Don't minimize the benefits of great support. Be it a good bra, compression socks, Spanx, family, friends, or the kind I'm going to talk about today... Sleeve sistas (and brotha's).
When we are going through weight loss surgery we NEED support - for the pre-op phase, for surgery, and especially for after surgery.
There are so many things we don't consider for post surgery... eating isn't just about nourishment for most of us - we know we should "eat to live not live to eat" but most people don't follow that rule. We eat because we are hungry, but we also eat because we are bored, we are sad, tired, mad, scared, so many other reasons besides nourishing our body. We need help to work through all of those things after surgery. We need encouragement, camaraderie, understanding, accountability, and sometimes a good ol' kick in the butt!
We can find that many places, sometimes with friends and family but sometimes we need that from someone that truly understands what we are going through... someone that has been through it or is going through it.

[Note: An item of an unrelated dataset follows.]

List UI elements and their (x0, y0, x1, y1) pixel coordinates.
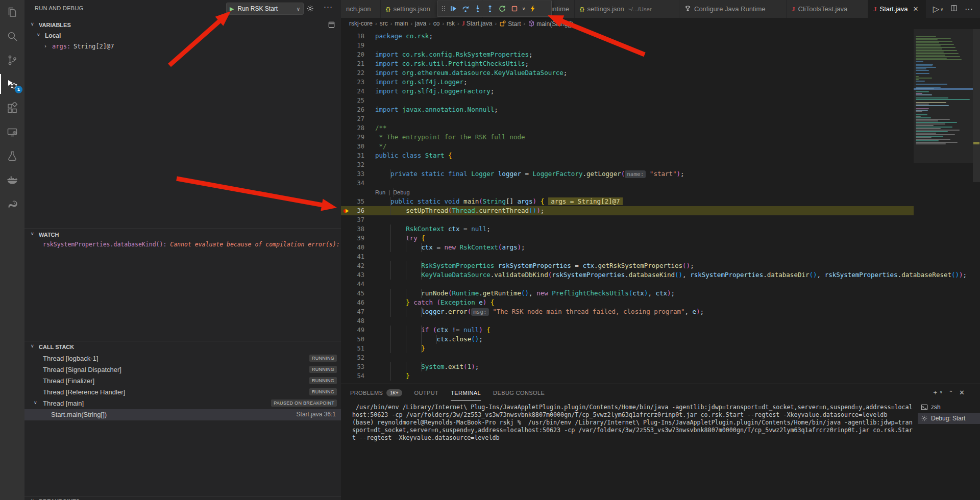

The occforum is a great place for that, the posts, the blogs, they are all so helpful. There is another new place where I am finding and giving that support - in the OCC Sleevers Support Group. This group was started by some of our patients and is administered by them. If you are looking for some support why don't you give it a try.... you just may find that extra help you need (and maybe a good bra recommendation too!)
as always, if you have any questions you can email firstname.lastname@example.org or call 1-866-376-7849 ext. 81
First, let me apologize if this post is too graphic, I just think its a fabulous way to educate you on a sleeve surgery. When I was at OCC the first week of December I had the amazing opportunity to observe several surgeries. One of them was a gastric sleeve surgery. We know that the sleeve surgery has fabulous results. Our OCC Sleeve patients get results similar to a gastric bypass surgery without all the risks and complications. And this is why...look at what is removed during this surgery. This picture is the removed portion of a stomach from a gastric sleeve surgery. Look at it... look at what it stretches out to when inflated. That is all space you can't fill anymore. AMAZING!! And look... even the part we remove is still AIR TIGHT. Remember, on the remaining stomach our surgeons go back and over suture over the staple line to prevent leaks and prevent stretching - but even this part, the part that is removed is totally air tight. Now that is a safe sleeve.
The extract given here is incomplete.